Directions >> Each line of the records below that holds "input" should be returned.

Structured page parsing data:
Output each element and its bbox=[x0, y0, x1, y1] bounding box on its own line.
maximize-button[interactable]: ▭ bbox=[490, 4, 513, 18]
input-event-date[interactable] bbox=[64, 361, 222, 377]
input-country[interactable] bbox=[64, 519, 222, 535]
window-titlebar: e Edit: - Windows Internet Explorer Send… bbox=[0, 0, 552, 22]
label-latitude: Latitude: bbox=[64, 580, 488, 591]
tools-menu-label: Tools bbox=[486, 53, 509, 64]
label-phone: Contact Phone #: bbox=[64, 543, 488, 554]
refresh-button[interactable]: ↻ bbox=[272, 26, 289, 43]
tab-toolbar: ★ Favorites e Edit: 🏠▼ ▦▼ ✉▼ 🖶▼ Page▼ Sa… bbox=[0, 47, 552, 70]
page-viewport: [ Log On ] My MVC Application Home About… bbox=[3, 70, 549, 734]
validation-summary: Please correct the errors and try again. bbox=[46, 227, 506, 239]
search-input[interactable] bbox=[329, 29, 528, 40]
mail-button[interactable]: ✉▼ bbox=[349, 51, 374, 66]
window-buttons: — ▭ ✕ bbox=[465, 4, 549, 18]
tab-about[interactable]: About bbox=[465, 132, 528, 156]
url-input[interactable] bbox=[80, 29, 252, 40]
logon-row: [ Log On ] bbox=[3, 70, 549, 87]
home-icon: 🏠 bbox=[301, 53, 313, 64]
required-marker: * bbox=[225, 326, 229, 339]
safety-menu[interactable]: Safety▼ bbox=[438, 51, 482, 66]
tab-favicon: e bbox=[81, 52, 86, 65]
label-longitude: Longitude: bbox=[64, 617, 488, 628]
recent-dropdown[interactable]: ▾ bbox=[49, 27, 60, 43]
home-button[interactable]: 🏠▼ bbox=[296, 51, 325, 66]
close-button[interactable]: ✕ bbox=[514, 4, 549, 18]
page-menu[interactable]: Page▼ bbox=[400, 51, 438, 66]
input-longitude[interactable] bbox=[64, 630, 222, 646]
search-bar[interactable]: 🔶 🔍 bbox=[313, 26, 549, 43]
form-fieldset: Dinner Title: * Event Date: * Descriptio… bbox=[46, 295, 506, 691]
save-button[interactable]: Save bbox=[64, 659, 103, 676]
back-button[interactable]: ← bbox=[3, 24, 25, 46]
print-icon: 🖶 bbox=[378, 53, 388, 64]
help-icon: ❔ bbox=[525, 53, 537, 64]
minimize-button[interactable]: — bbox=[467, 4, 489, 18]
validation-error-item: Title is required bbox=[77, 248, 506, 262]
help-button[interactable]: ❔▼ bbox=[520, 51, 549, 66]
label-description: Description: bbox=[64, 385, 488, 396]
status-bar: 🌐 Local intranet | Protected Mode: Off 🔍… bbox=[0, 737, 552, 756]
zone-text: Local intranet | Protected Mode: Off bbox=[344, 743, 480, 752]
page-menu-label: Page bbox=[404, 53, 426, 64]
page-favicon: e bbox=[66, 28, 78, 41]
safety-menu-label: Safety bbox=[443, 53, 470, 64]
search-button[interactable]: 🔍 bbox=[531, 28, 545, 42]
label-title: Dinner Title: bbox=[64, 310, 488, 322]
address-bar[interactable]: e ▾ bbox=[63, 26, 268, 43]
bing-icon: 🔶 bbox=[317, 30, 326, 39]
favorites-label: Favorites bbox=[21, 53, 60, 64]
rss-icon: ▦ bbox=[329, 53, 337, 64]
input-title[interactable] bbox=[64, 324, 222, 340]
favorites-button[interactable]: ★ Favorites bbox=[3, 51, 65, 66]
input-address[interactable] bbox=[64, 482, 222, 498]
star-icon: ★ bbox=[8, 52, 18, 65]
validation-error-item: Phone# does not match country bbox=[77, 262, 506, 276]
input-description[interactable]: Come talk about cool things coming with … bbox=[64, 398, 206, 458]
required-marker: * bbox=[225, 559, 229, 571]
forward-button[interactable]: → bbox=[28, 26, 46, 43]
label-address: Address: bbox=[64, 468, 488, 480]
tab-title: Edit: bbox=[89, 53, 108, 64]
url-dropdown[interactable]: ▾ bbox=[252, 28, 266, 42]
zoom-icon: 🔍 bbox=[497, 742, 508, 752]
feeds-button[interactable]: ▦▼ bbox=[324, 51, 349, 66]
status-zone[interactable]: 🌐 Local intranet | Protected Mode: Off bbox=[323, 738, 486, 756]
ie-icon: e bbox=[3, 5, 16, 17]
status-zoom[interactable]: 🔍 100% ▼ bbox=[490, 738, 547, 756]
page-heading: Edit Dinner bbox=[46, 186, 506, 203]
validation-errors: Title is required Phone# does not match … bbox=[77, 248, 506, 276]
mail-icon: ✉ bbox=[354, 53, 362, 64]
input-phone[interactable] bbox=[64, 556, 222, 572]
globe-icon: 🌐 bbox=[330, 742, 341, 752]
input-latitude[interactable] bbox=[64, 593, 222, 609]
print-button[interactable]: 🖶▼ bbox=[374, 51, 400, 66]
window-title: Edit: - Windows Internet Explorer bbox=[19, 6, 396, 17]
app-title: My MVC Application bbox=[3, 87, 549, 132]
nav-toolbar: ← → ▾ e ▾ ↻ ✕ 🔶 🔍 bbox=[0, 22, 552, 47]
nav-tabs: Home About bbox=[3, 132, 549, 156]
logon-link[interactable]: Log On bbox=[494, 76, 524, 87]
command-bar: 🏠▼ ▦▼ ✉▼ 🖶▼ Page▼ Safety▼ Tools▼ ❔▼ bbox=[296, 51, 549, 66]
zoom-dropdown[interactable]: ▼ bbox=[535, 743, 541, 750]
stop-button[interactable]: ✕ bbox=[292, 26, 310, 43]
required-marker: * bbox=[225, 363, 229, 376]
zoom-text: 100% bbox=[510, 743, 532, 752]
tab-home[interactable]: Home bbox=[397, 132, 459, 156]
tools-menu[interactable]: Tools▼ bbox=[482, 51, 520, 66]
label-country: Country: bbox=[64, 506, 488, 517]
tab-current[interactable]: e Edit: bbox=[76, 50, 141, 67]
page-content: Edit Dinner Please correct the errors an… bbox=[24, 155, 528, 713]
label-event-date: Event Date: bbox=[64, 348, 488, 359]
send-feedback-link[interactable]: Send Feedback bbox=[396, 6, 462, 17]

Solution for this exercise >>
input-event-date[interactable] bbox=[64, 361, 222, 377]
input-country[interactable] bbox=[64, 519, 222, 535]
search-input[interactable] bbox=[329, 29, 528, 40]
url-input[interactable] bbox=[80, 29, 252, 40]
input-longitude[interactable] bbox=[64, 630, 222, 646]
input-title[interactable] bbox=[64, 324, 222, 340]
input-address[interactable] bbox=[64, 482, 222, 498]
input-description[interactable]: Come talk about cool things coming with … bbox=[64, 398, 206, 458]
input-phone[interactable] bbox=[64, 556, 222, 572]
input-latitude[interactable] bbox=[64, 593, 222, 609]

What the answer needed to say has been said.